* PROBLEM *
Nothing but the lines from the one with "How to manage" down to the one with "October 22, 2024" should be returned, exactly and with both ends included, from the material below.

---------- SUPPLIED DATA ----------

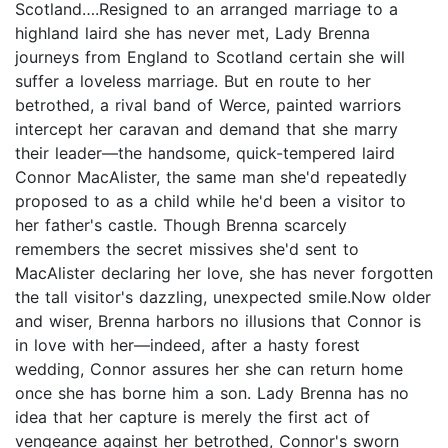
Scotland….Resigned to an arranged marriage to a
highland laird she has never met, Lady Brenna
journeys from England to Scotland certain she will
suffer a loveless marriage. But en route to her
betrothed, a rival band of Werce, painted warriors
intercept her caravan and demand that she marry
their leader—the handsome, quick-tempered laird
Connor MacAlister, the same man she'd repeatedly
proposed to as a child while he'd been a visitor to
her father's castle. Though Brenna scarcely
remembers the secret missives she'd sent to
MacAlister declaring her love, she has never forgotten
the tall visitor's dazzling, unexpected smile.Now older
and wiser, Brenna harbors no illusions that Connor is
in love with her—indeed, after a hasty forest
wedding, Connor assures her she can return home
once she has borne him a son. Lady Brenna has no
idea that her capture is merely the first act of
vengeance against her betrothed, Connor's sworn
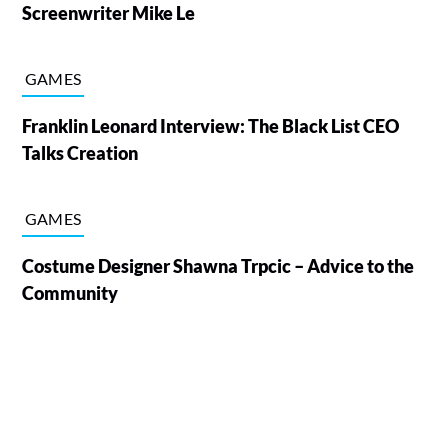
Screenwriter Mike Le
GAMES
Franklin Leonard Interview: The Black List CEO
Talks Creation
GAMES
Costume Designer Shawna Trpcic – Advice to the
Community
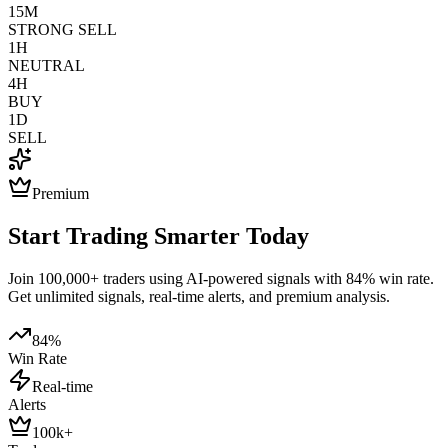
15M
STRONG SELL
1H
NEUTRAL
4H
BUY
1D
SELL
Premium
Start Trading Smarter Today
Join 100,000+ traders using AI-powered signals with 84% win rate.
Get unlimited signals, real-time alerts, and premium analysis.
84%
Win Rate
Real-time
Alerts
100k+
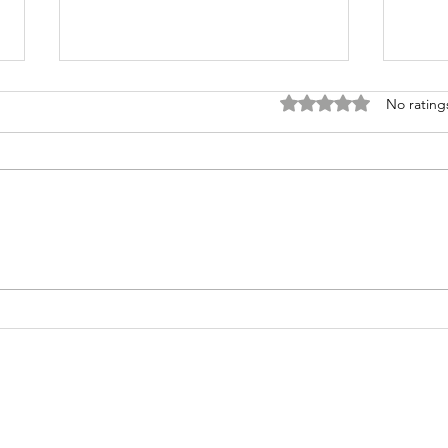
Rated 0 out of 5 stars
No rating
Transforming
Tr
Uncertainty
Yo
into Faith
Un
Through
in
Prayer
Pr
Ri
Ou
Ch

----------
---------- SUPPLIED DATA ----------

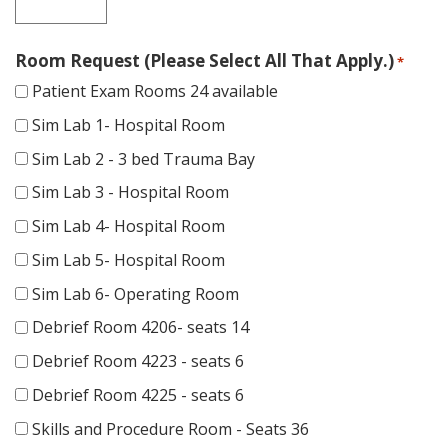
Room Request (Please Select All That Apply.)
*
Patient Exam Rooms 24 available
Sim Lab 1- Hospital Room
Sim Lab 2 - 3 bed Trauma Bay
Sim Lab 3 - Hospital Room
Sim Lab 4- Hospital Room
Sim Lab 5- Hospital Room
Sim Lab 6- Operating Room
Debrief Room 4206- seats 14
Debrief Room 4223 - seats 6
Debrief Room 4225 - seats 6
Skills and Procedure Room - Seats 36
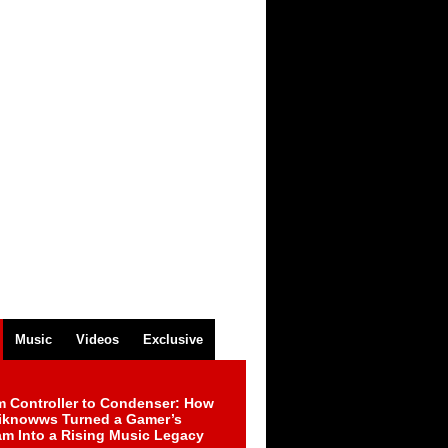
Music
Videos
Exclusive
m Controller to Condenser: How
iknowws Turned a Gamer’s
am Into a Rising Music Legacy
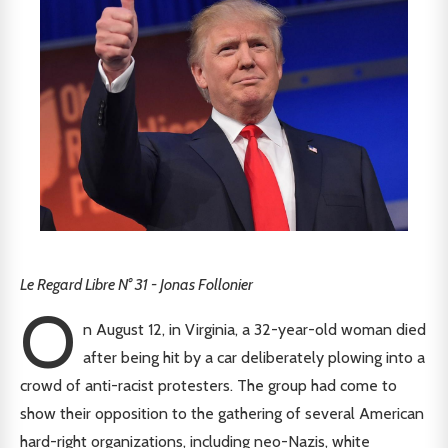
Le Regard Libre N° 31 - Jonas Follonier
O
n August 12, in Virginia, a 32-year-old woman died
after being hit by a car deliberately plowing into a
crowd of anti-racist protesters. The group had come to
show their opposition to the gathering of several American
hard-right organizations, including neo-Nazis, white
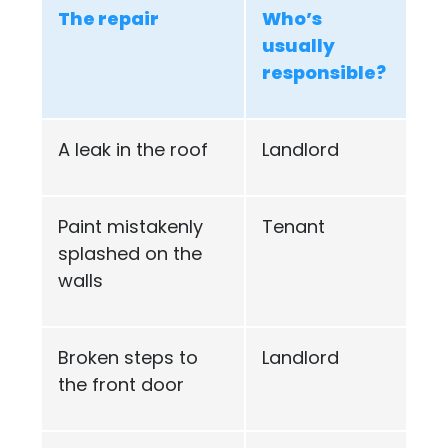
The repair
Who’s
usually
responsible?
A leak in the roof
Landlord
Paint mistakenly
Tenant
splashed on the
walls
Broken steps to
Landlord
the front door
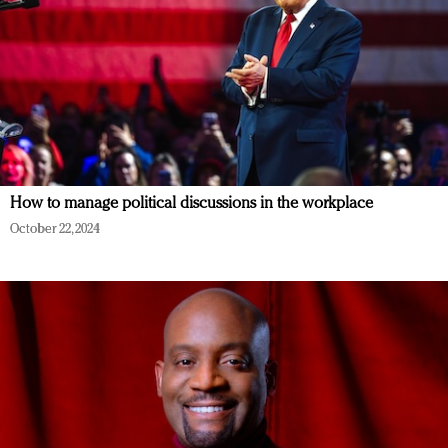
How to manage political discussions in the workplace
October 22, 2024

----------

* SOLUTION BELOW *
How to manage political discussions in the workplace
October 22, 2024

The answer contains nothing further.